What is slab engineering and why do I need it?

Updated: Jul 13, 2022

When you build a new custom home, your expectation is for it to last a long time. Starting with an engineered foundation is one of the first critical steps!

When the big day arrives to pour the foundation of your new home, there's more involved in the design and construction than you may first realize. After you have settled on the design (size/layout) of your new home with an architect or home designer, the next step is for your builder to have the slab designed by a state-licensed "professional engineer." Professional Engineers are a type of Civil Engineer, which is a professional that has special education, experience, and training along with have meeting state-requirements that help to ensure your foundation will stand the test of time.

In addition to concrete, there are several other elements that are part of your slab, including: base material, rebar, vapor barriers and additional design features including shower drops, drops & slopes for porches and garages. Even the type, strength and chemical balance of the concrete for your slab is determined by the engineer. The engineer is responsible for determining how much and what type of these materials will be required to make sure your foundation has the strength to support your home. The engineer will also consider the type of soil you are building on: primarily considering what is known as the Plasticity Index (PI) rating of the soil in your build area.

In addition the the engineering design of your foundation, the engineer will also need to perform a site inspection before your slab is poured with concrete. This on site inspection is performed to make sure the elements of the engineer's designs were followed by the foundation sub contractor. Inspected elements include making sure the correct rebar was used, the correct spacing for beams has been achieved, and the vapor barrier has been properly installed. These are just some of the items the engineer will check during their site inspection.

Once the inspection is complete, the engineer will issue a letter called a 'Pre-Pour Inspection (PPI)' that will include their approval (or disapproval) for the slab to be poured. Approval letters should include the engineer's seal as well.

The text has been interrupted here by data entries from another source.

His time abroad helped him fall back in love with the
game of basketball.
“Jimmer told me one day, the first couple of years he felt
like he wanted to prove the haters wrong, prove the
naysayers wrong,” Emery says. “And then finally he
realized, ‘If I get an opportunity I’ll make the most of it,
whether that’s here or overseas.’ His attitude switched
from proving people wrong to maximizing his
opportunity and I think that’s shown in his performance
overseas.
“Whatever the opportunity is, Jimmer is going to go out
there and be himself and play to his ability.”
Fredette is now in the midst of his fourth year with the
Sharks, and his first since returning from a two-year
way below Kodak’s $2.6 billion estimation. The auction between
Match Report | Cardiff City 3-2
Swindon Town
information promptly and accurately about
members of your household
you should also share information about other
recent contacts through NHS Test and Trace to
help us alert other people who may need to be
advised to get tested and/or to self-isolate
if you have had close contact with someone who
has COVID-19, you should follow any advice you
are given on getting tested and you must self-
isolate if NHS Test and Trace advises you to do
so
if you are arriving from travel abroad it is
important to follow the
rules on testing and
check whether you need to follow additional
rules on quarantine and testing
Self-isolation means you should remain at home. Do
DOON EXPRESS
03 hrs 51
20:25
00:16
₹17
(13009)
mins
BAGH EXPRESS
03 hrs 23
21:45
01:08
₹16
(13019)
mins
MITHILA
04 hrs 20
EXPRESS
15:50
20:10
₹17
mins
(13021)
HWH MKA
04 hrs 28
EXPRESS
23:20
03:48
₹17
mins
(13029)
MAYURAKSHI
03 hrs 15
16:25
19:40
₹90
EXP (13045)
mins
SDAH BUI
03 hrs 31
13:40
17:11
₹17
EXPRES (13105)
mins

Typically, if your homes slab has been both designed and inspected by a Professional Engineer, then your home will be covered by a 50 years warranty by the engineer. Therefore getting your home's foundation engineered and inspected is a critical component of the construction for your new home.

The two most common types of slab design in the Texas Hill Country are: 1) Monolithic Convention Slab or 2) Post Tension. Builders tend to have their personal preference as to which slab type they prefer, but my preference is for the conventional slab design.

Given the highly technical nature of the slab design, its important for you to have a basic understanding of this process, but your builder will work to make sure these important steps are followed through from start to finish.